【今週はこれを読め! エンタメ編】アイドルに魅せられた人々の心の内〜渡辺優『地下にうごめく星』

文=松井ゆかり

 「地下アイドル」というものについてはほとんどまったく知識がなかったけれども、きれいな女の子に魅了される心理は理解できる。乃木坂46の白石麻衣さんの写真集が爆発的に売れているというのも、男子だけが購入しているのだったらこんな数字は出せないのではないかと思う(素人考えだが。でも、女子が同性の写真集を買うのはさほど珍しくなくても、男子が同性の写真集をというのはほとんど聞かない気がするし。私も正直男性アイドルより、かわいい女の子の写真を見たいかなと思う)。本書で描かれるのは、地下アイドルたちと彼女らに魅せられてしまったファンたち。彼らがかわるがわる語り手となって、自らの心の内を語る連作短編集となっている。

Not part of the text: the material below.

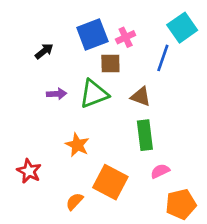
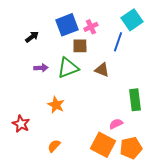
green rectangle: (145, 135) -> (135, 100), moved
orange square: (110, 182) -> (103, 145), moved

 1編目の「リフト」の語り手となるのが、仙台の「文房具やオフィス用品の製造、販売を行う、それなりに大手のメーカー」に勤める松浦夏美。「四十代も半ばをいくつか過ぎた」夏美は、「部署内の皆から母親のように親しまれ、頼りにされ、そして母親のように、かすかに侮られている」。年の頃は夏美とほぼほぼ一緒の私にとって、まさに初手からぐっと気持ちをつかまれた感じであった。職場の同僚でアイドルオタクを公言している前原に(他の若い女子社員を誘うついでに)声をかけられて、初めて地下アイドルの合同ライブに足を運んだ夏美。まず最近東京で人気が出てきたグループ「ガールズフレア」のかわいらしさに目を奪われた後、彼女にとって運命の出会いがやってきた。夏美が見つけたのは、前原がひいきにしているまなみんが所属する3人組「インソムニア」のひとりであるカエデ。章タイトルになっている「リフト」とは、両隣にいる客に両足を担がれた(すなわちふたりがかりで肩車された)ひとりの客が、ステージの少女たちとほぼ同じ目線に立って、思いの丈を叫んだり手を差し伸べたりする行為のことだ。自分の数メートル先で行われたリフトを目の当たりにした夏美は...。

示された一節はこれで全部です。